単純に安くていいものをつくれば売れる時代から、付加価値を生み出す時代に変わってきたので、それを具現化していくリーダーシップが重要なのかなというのが、自分なりの理解です。
リーダーシップに決まったかたちはありませんが、自分本位だとうまくいきません。ここはリーダーシップを発揮するけど、ここは任せるというのを、相手によって、状況によって、かなり細かく分けて考えないといけません。
たとえば、会社の調子がいいときと、うまくいっていないときでは、同じリーダーでも果たす役割が違います。潰れそうなときは、役員に対してはこう接するけど、部長に対しては違うやり方で接するとか、なるべく多くの引き出しを持っているほうがいい。リーダーはそういうパターンをどれだけたくさん持っているかが重要だと思います。
本を読むときも、特定の誰かに肩入れするというよりも、さまざまなパターンを取り入れたいので、このシーンではこの人のやり方、別のシーンではあの人のやり方というように、いいとこ取りをしています。その意味でも、『ビジョナリーカンパニー』シリーズは役に立ちます。
最新刊の『ビジョナリーカンパニー4 自分の意志で偉大になる』には、少し狂気に近いような経営者の事例が挙げられています。最近はやりの人工知能(AI)やビッグデータは、アルゴリズムの世界です。大量のデータを分析して、一番賢い選択肢を選ぶ。

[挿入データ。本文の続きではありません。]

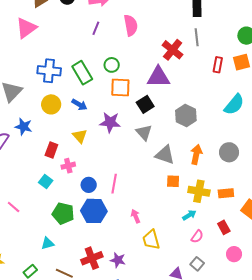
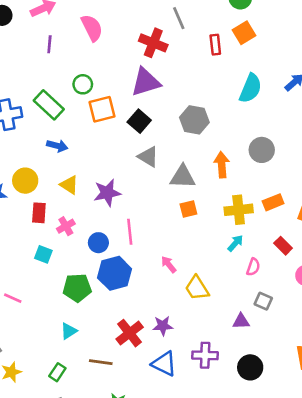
yellow circle: (51, 104) -> (25, 181), moved
purple star: (110, 122) -> (107, 193), moved
orange square: (173, 181) -> (188, 209), moved

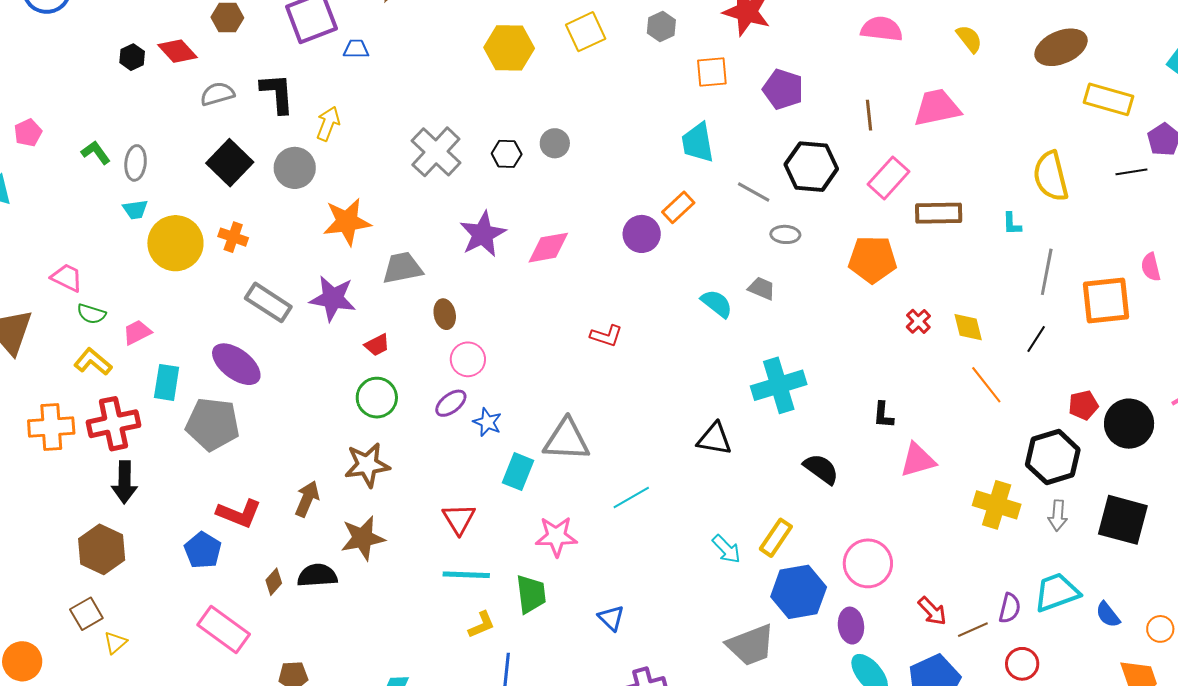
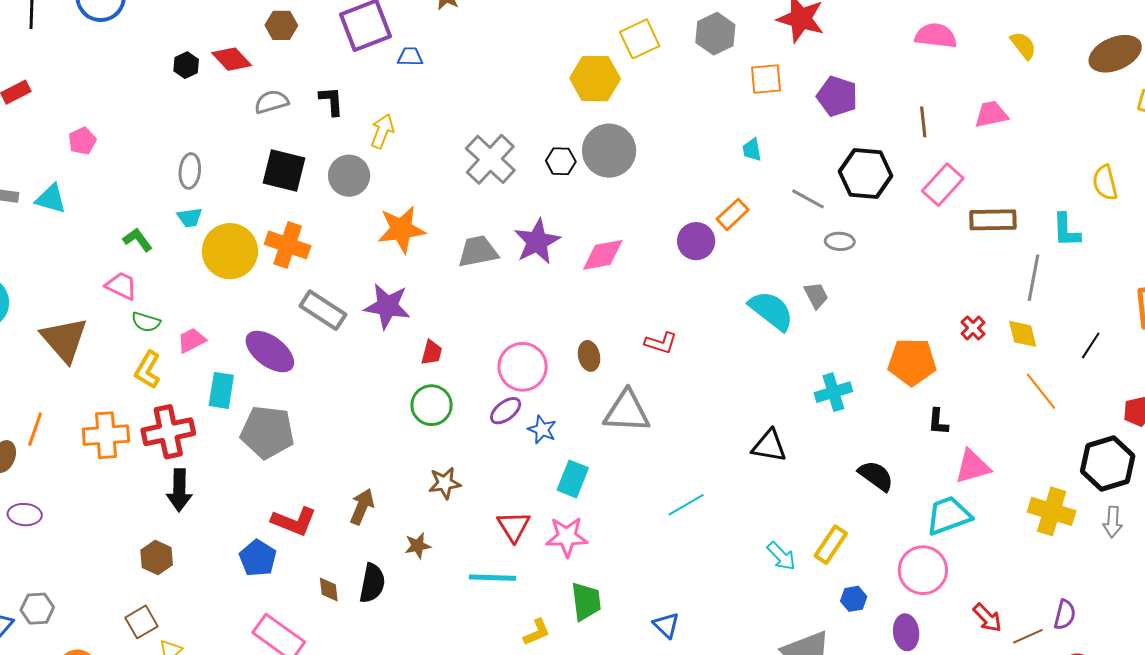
gray hexagon: (661, 27) -> (715, 34), size x1.4
yellow hexagon: (509, 48) -> (595, 79), moved
black L-shape: (277, 93) -> (331, 101), size x0.7
pink trapezoid: (937, 108) -> (991, 114), size x0.7
gray circle: (555, 143) -> (609, 151), size x1.8
cyan trapezoid: (698, 143) -> (752, 150), size x0.6
green L-shape: (96, 153) -> (138, 240), moved
black square: (230, 163) -> (284, 171), turned -30
yellow semicircle: (1051, 176) -> (1105, 183), size x0.7
cyan L-shape: (1012, 224) -> (1066, 230), size x1.5
orange cross: (233, 237) -> (288, 245), size x1.5
orange pentagon: (873, 259) -> (912, 362), moved
gray trapezoid: (402, 268) -> (478, 251), moved
gray line: (1047, 272) -> (1033, 278), moved
gray trapezoid: (762, 288) -> (816, 295), turned 40
cyan semicircle: (717, 304) -> (771, 311), size x1.4
brown ellipse: (445, 314) -> (589, 356), moved
red trapezoid: (377, 345) -> (432, 353), turned -48
pink circle: (468, 359) -> (523, 367), size x1.4
yellow L-shape: (93, 362) -> (148, 370), turned -99
purple ellipse: (236, 364) -> (270, 352), moved
cyan cross: (779, 385) -> (833, 392), size x0.7
gray triangle: (567, 440) -> (627, 411), moved
brown star: (367, 465) -> (445, 483), moved, size x0.7
pink star: (556, 536) -> (567, 537), moved
brown star: (363, 538) -> (418, 546), size x0.6
brown hexagon: (102, 549) -> (157, 557), size x0.7
black semicircle: (317, 575) -> (372, 583), turned 105
cyan line: (466, 575) -> (493, 578), moved
brown diamond: (274, 582) -> (329, 589), turned -48
blue hexagon: (799, 592) -> (854, 599), size x0.5
cyan trapezoid: (1057, 592) -> (949, 516), moved

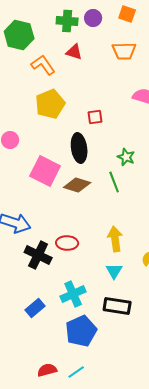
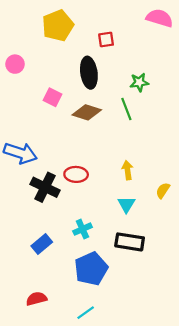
green star: (126, 157) -> (139, 82), turned -30
pink square: (45, 171) -> (52, 97), size x0.6
yellow arrow: (115, 239) -> (127, 170), size x0.7
cyan cross: (73, 294) -> (82, 229), size x0.7
red semicircle: (47, 370) -> (36, 299), moved

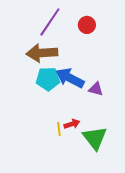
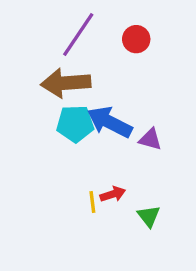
green triangle: (95, 138) -> (149, 216), size x0.6

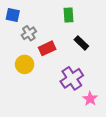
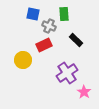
blue square: (13, 15) -> (33, 14), moved
gray cross: (29, 33) -> (49, 26), moved, turned -32

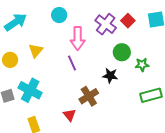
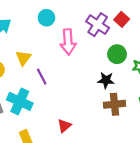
purple line: (72, 63) -> (42, 77), moved
brown cross: (89, 96) -> (115, 104), moved, turned 30
red triangle: (70, 115) -> (64, 126), turned 32

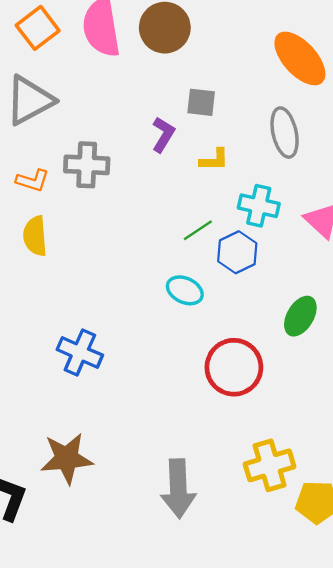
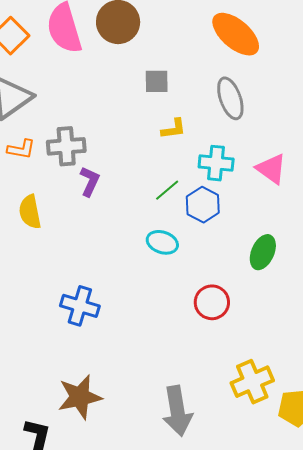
purple L-shape: (163, 135) -> (90, 181), moved
orange L-shape: (33, 180) -> (21, 149), moved
red circle: (234, 367) -> (212, 302), size x0.7

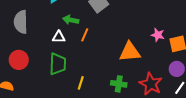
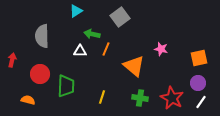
pink star: (158, 35) -> (161, 49), moved
orange triangle: (130, 52) -> (134, 66), moved, turned 45
green trapezoid: (58, 64) -> (66, 86), moved

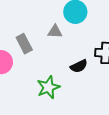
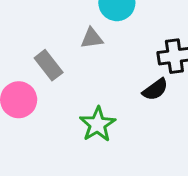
black semicircle: (79, 66) -> (155, 89), moved

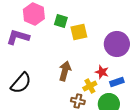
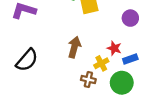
purple circle: (117, 44) -> (130, 18), size x0.6

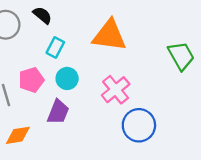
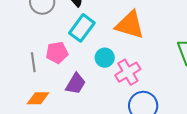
cyan rectangle: (55, 47) -> (82, 28), size x1.5
cyan circle: (67, 78) -> (105, 58), moved

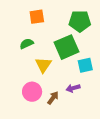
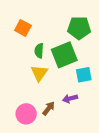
orange square: (37, 17) -> (23, 28), moved, turned 35
green semicircle: (27, 44) -> (39, 51), moved, turned -64
pink circle: (32, 92) -> (26, 114), moved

しかし、経営者は時として、アルゴリズムではとらえきれない感覚的な判断を優先します。論理的に突き詰めていくと、絶対にそれは選ばないというものを、あえて選ぶときがある。同じことを賢く、賢くやっていくと、だんだんコストが下がってパターン化されるけれども、それだけでは飽きられてしまいます。
次の飛躍をもたらすのは、ある種の狂気です。誰も理解できないし、説明も分析もできないけれど、これだと思ったら信じてやり抜く。そういうパターンもあるということをこの本は教えてくれたのです。